Module 4 · Lesson 1 · ~20 min read

io.Reader / io.Writer — Go's Universal Stream

Two interfaces, one method each, and basically every byte that flows through a Go program touches one of them. Files, network sockets, gzip wrappers, HTTP bodies, JSON encoders — all read or write through these two interfaces. Master them.

The two interfaces

type Reader interface {
    Read(p []byte) (n int, err error)
}

type Writer interface {
    Write(p []byte) (n int, err error)
}

That's it. Two methods total. Anything in the Go ecosystem that makes bytes available is a Reader; anything that consumes bytes is a Writer.

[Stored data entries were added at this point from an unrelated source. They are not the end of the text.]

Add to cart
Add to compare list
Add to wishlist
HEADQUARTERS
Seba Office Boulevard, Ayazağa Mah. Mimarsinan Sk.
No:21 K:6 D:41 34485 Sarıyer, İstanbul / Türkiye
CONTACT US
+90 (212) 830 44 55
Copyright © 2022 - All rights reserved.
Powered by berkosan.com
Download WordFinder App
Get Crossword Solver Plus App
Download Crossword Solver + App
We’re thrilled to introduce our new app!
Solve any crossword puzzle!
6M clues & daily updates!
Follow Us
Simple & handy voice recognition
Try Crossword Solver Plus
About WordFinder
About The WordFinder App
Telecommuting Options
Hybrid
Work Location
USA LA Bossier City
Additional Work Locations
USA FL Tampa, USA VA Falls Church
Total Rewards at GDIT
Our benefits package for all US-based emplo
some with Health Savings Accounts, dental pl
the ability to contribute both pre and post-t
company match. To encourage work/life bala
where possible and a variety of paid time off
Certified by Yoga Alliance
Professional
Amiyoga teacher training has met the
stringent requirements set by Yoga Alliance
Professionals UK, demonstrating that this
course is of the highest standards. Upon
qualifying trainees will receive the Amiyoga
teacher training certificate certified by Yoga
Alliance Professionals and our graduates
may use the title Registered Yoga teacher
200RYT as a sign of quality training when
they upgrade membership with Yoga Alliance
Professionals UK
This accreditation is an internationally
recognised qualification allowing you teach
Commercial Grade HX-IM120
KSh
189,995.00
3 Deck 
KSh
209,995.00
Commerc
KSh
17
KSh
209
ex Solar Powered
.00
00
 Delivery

The Read contract — read carefully

The Read contract is subtle and getting it wrong is a common bug:

buf := make([]byte, 4096)
for {
    n, err := r.Read(buf)
    if n > 0 {
        handle(buf[:n])     // always slice to n — bytes past n are unset
    }
    if err == io.EOF {
        break             // clean end of stream
    }
    if err != nil {
        return fmt.Errorf("read: %w", err)
    }
}

You almost never need to write this loop yourself. io.Copy, io.ReadAll, bufio.Scanner all do it for you.

The everyday helpers

FunctionUse for
io.Copy(dst, src)Stream all of src into dst. Returns bytes copied.
io.ReadAll(r)Read entire stream into a byte slice. Use when you need the whole thing in memory.
io.LimitReader(r, n)Wrap a reader that stops after n bytes. Critical for not-trusting-input.
io.MultiWriter(a, b)Single writer that fans out to multiple destinations.
io.TeeReader(r, w)Read from r AND copy through w as a side effect.
bufio.NewReader(r)Wrap with buffering — read in chunks instead of byte-at-a-time.
bufio.NewWriter(w)Buffer writes — flush in chunks. Don't forget Flush().
bufio.NewScanner(r)Iterate over lines/tokens. scanner.Scan() + scanner.Text().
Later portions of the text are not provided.